Your reply should reproduce each line below exactly and carry none of the pictures.

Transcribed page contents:
+===+

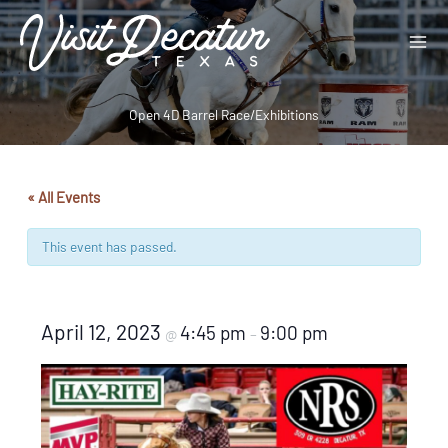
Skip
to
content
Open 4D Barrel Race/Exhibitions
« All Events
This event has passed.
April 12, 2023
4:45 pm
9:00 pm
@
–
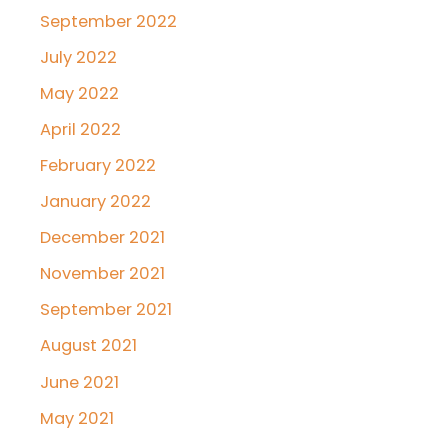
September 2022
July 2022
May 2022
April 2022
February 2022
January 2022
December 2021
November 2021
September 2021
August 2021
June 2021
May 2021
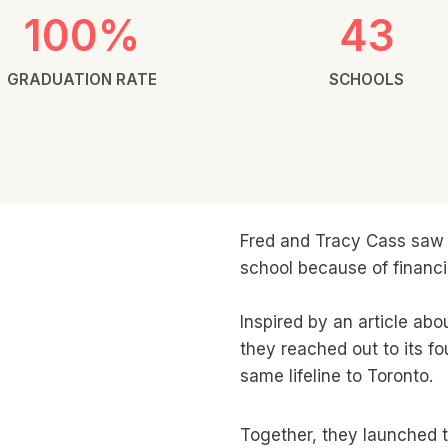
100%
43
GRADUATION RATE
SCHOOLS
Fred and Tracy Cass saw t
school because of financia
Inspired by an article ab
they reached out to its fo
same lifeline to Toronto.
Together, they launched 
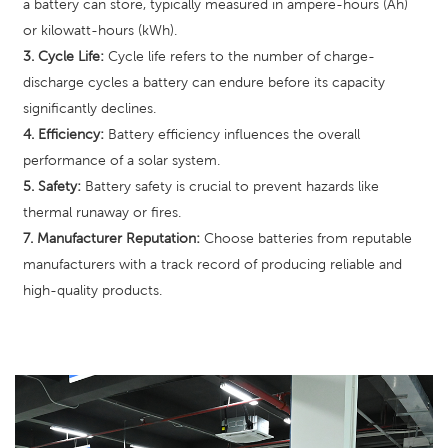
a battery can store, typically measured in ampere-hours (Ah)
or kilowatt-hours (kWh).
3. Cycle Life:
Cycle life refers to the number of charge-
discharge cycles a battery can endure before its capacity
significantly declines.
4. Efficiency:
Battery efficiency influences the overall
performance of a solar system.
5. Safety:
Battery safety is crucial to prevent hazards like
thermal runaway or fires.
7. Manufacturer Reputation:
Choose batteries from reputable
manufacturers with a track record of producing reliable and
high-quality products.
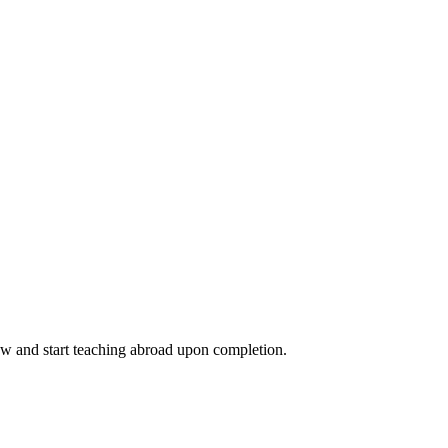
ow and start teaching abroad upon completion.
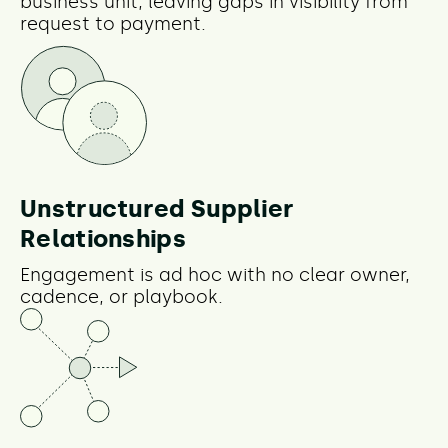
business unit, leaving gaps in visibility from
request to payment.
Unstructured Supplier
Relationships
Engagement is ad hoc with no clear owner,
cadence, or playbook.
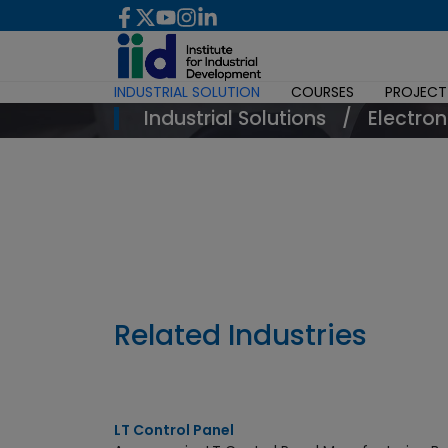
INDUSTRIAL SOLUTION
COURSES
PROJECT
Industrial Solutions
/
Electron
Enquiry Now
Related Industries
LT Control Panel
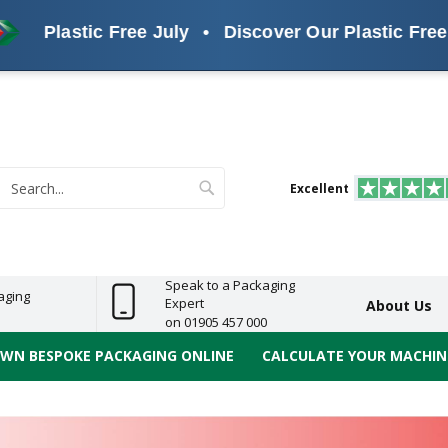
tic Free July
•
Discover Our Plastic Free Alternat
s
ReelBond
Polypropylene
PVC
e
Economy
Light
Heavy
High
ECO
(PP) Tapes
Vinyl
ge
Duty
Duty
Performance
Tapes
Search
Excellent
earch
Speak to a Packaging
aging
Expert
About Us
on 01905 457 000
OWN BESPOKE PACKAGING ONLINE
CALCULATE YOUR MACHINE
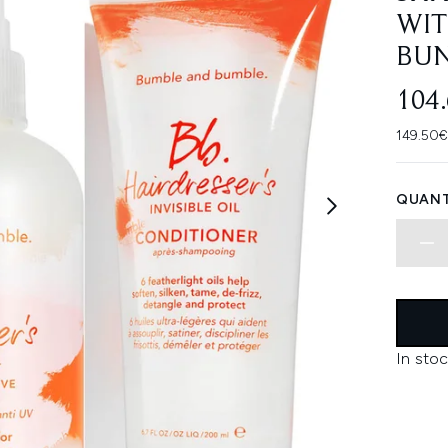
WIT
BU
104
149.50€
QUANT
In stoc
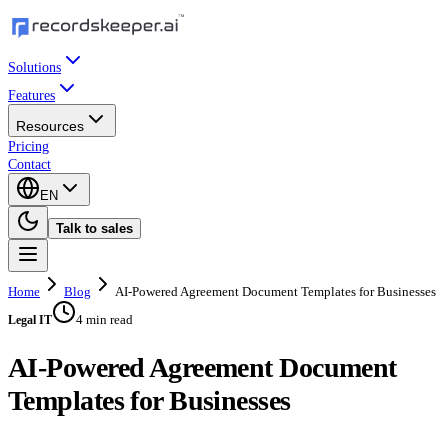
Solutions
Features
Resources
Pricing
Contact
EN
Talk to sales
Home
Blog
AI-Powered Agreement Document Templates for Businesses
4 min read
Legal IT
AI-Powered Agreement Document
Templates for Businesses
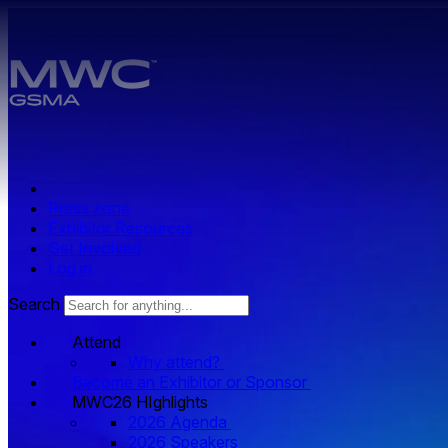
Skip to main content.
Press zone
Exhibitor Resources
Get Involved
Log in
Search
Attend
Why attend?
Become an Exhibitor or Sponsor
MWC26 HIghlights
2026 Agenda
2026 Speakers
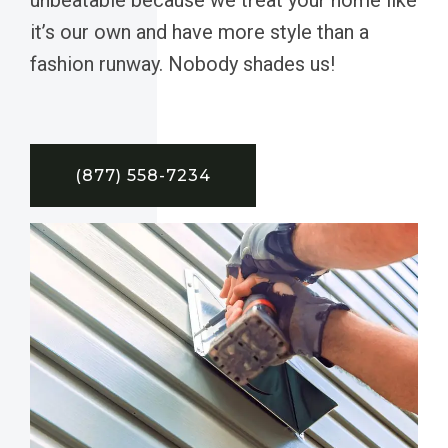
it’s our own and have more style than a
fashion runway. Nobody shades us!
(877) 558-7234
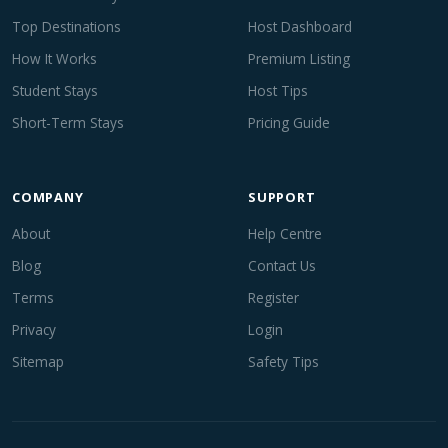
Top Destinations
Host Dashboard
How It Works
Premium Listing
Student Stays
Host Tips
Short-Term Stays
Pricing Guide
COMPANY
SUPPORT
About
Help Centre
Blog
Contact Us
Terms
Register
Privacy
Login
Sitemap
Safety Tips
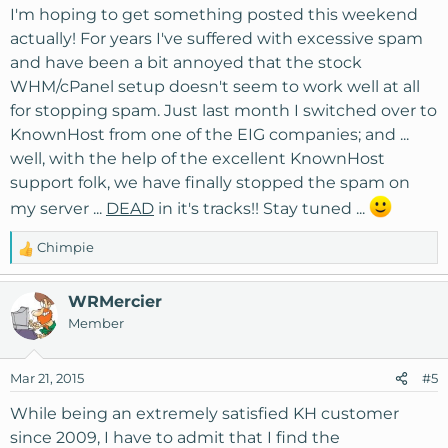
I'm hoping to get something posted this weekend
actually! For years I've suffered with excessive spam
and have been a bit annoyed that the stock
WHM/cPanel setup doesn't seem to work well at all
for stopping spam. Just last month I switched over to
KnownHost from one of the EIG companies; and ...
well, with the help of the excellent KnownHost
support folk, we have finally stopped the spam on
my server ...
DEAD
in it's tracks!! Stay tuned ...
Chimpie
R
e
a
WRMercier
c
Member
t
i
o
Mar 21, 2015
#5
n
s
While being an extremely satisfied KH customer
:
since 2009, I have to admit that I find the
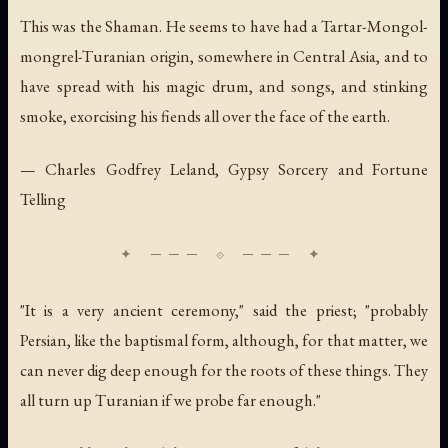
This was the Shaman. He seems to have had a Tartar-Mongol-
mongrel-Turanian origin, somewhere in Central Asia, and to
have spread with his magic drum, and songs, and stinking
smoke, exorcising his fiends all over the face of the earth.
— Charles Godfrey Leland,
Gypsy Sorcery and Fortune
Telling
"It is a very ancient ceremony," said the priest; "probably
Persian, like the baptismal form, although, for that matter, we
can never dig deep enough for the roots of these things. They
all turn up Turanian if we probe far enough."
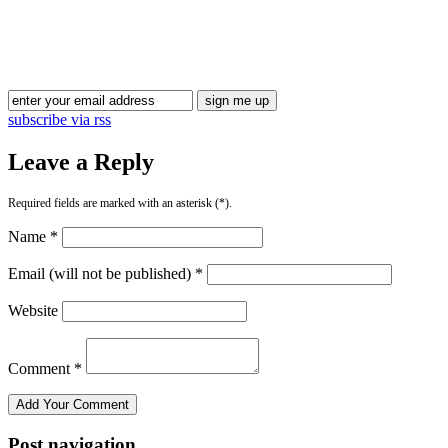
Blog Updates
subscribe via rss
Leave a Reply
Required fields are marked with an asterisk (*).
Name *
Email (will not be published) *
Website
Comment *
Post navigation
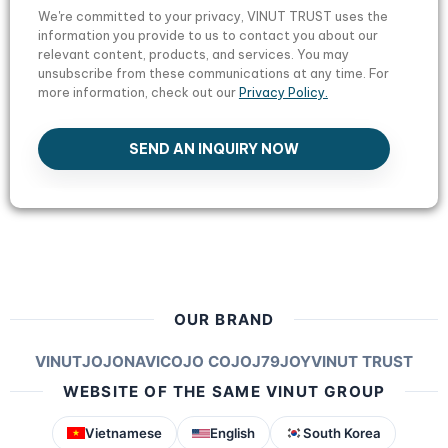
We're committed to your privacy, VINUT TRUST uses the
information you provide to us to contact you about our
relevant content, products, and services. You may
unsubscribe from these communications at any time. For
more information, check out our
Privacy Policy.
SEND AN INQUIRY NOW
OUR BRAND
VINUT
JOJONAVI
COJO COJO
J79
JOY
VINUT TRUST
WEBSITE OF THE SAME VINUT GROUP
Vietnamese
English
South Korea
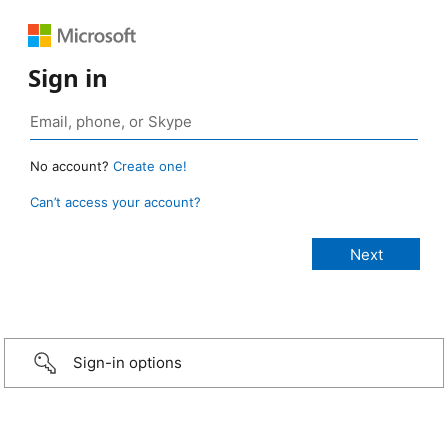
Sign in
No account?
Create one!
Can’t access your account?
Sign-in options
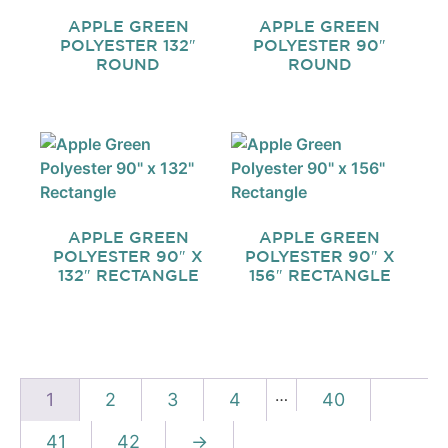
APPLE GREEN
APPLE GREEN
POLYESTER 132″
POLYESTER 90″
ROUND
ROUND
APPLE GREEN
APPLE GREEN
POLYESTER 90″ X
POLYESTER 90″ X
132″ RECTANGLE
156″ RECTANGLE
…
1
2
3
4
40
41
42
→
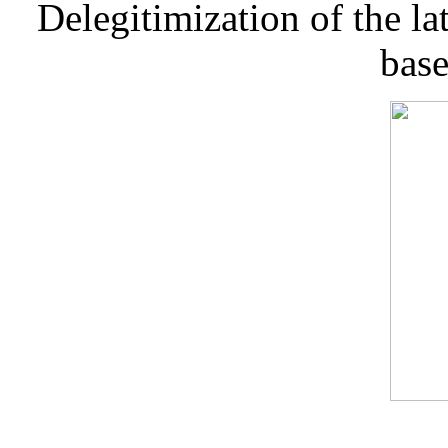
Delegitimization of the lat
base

+===+

Exercise result:
Skip
to
content
Open 4D Barrel Race/Exhibitions
« All Events
This event has passed.
April 12, 2023
4:45 pm
9:00 pm
@
–
September 2022
July 2022
May 2022
April 2022
February 2022
January 2022
December 2021
November 2021
September 2021
August 2021
June 2021
May 2021
100%
43
GRADUATION RATE
SCHOOLS
Fred and Tracy Cass saw t
school because of financia
Inspired by an article ab
they reached out to its fo
same lifeline to Toronto.
Together, they launched 
a battery can store, typically measured in ampere-hours (Ah)
or kilowatt-hours (kWh).
3. Cycle Life:
Cycle life refers to the number of charge-
discharge cycles a battery can endure before its capacity
significantly declines.
4. Efficiency:
Battery efficiency influences the overall
performance of a solar system.
5. Safety:
Battery safety is crucial to prevent hazards like
thermal runaway or fires.
7. Manufacturer Reputation:
Choose batteries from reputable
manufacturers with a track record of producing reliable and
high-quality products.
ow and start teaching abroad upon completion.
business unit, leaving gaps in visibility from
request to payment.
Unstructured Supplier
Relationships
Engagement is ad hoc with no clear owner,
cadence, or playbook.
INDUSTRIAL SOLUTION
COURSES
PROJECT
Industrial Solutions
/
Electron
Enquiry Now
Related Industries
LT Control Panel
tic Free July
•
Discover Our Plastic Free Alternat
s
ReelBond
Polypropylene
PVC
e
Economy
Light
Heavy
High
ECO
(PP) Tapes
Vinyl
ge
Duty
Duty
Performance
Tapes
Search
Excellent
earch
Speak to a Packaging
aging
Expert
About Us
on 01905 457 000
OWN BESPOKE PACKAGING ONLINE
CALCULATE YOUR MACHINE
WIT
BU
104
149.50€
QUANT
In stoc
Solutions
Features
Resources
Pricing
Contact
EN
Talk to sales
Home
Blog
AI-Powered Agreement Document Templates for Businesses
4 min read
Legal IT
AI-Powered Agreement Document
Templates for Businesses
Skip to main content.
Press zone
Exhibitor Resources
Get Involved
Log in
Search
Attend
Why attend?
Become an Exhibitor or Sponsor
MWC26 HIghlights
2026 Agenda
2026 Speakers
it’s our own and have more style than a
fashion runway. Nobody shades us!
(877) 558-7234
Top Destinations
Host Dashboard
How It Works
Premium Listing
Student Stays
Host Tips
Short-Term Stays
Pricing Guide
COMPANY
SUPPORT
About
Help Centre
Blog
Contact Us
Terms
Register
Privacy
Login
Sitemap
Safety Tips
I'm hoping to get something posted this weekend
actually! For years I've suffered with excessive spam
and have been a bit annoyed that the stock
WHM/cPanel setup doesn't seem to work well at all
for stopping spam. Just last month I switched over to
KnownHost from one of the EIG companies; and ...
well, with the help of the excellent KnownHost
support folk, we have finally stopped the spam on
my server ...
DEAD
in it's tracks!! Stay tuned ...
Chimpie
R
e
a
WRMercier
c
Member
t
i
o
Mar 21, 2015
#5
n
s
While being an extremely satisfied KH customer
:
since 2009, I have to admit that I find the
This was the Shaman. He seems to have had a Tartar-Mongol-
mongrel-Turanian origin, somewhere in Central Asia, and to
have spread with his magic drum, and songs, and stinking
smoke, exorcising his fiends all over the face of the earth.
— Charles Godfrey Leland,
Gypsy Sorcery and Fortune
Telling
"It is a very ancient ceremony," said the priest; "probably
Persian, like the baptismal form, although, for that matter, we
can never dig deep enough for the roots of these things. They
all turn up Turanian if we probe far enough."
Blog Updates
subscribe via rss
Leave a Reply
Required fields are marked with an asterisk (*).
Name *
Email (will not be published) *
Website
Comment *
Post navigation
We're committed to your privacy, VINUT TRUST uses the
information you provide to us to contact you about our
relevant content, products, and services. You may
unsubscribe from these communications at any time. For
more information, check out our
Privacy Policy.
SEND AN INQUIRY NOW
OUR BRAND
VINUT
JOJONAVI
COJO COJO
J79
JOY
VINUT TRUST
WEBSITE OF THE SAME VINUT GROUP
Vietnamese
English
South Korea
Sign in
No account?
Create one!
Can’t access your account?
Sign-in options
APPLE GREEN
APPLE GREEN
POLYESTER 132″
POLYESTER 90″
ROUND
ROUND
APPLE GREEN
APPLE GREEN
POLYESTER 90″ X
POLYESTER 90″ X
132″ RECTANGLE
156″ RECTANGLE
…
1
2
3
4
40
41
42
→
Delegitimization of the lat
base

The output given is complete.